Você pode dizer: “E o caso de venda de lotes? Eu soube de um caso...”. Essa situação é igual á compra de imóvel urbano pelo Plano Nacional de Habitação/ Caixa Econômica Federal. Existem regras para a aquisição de imóveis urbanos, seu pagamento e quitação. Em tese, quem compra está amarrado ao imóvel até sua quitação final, 30 ou até mais de 40 anos depois. Não importa se as prestações subirem além do salário do mutuário ou se ele precisar mudar de cidade para acompanhar a saúde de familiares idosos ou ainda se o casamento não der certo etc e tal. Existem mil e um motivos para a vida nos fazer mudar de rumo no meio de um caminho.
Pois bem, na reforma agrária acontece a mesma coisa. O beneficiário do Programa NÃO recebe o lote de graça; ele assume um compromisso com regras e normas bem claras. Quem, por um motivo humano justificável, precisar sair do assentamento tem que procurar o órgão responsável e devolver o lote, podendo receber pelas benfeitorias e investimentos feitos no lote, pelo novo ocupante. Existem outras formas de legalizar quem precisa sair do Programa ou mesmo trocar de assentamento, dependendo da sensibilidade do gestor do órgão responsável e dos assessores jurídicos. Para as coisas corretas sempre é possível encontrar soluções com sustentação administrativa e jurídica.

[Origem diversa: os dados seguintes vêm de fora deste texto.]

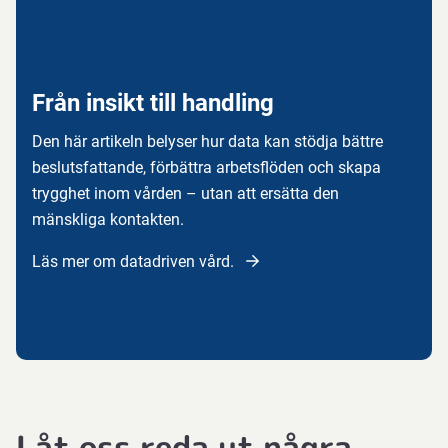
Från insikt till handling
Den här artikeln belyser hur data kan stödja bättre
beslutsfattande, förbättra arbetsflöden och skapa
trygghet inom vården – utan att ersätta den
mänskliga kontakten.
Läs mer om datadriven vård.
Låt oss reda ut några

Infelizmente existem pessoas que tentam burlar essas regras — e não são poucas. Já vi alguns que não têm perfil de agricultor, e muito menos de sem-terra, tentar comprar lotes para terem “um sítio de fim de semana”. Nesses casos, perde quem vendeu, pois fica automaticamente excluído, em todo o território nacional, de entrar em outro grupo de selecionados para o Programa Nacional de Reforma Agrária, já que seu nome fica como já beneficiado e irregular no cadastro único. Por sua vez, quem comprou perde duas vezes. Perde primeiro o dinheiro que pagou, irregularmente, ao antigo beneficiário e perde depois, quando é despejado do lote por mandado judicial de reintegração de posse. O lote, judicialmente retomado, é destinado a outro beneficiário que está regularmente aguardando na lista dos interessados.
Você pode dizer que conhece alguma exceção ou caso irregular. Eu também conheço, mas sei que foram cometidos por dirigentes e/ou funcionários corruptos, sem nenhum compromisso com a verdadeira reforma agrária. Isso não invalida a proposta, mas sim que devemos criar sistemas de vigilância, controle e corregedoria das instituições e programas públicos, seus dirigentes e funcionários.
Em um governo popular e democrático, voltado para realizar as políticas públicas validadas pelas instituições representativas da sociedade e cientificamente comprovada pelas instituições de ensino e pesquisa, tal projeto pode e deve ser implementado como prioridade, pois a reforma agrária é uma usina geradora da agricultura familiar, fundamentada no respeito á agroecologia. Somente dessa forma teremos justiça social e alimentação saudável.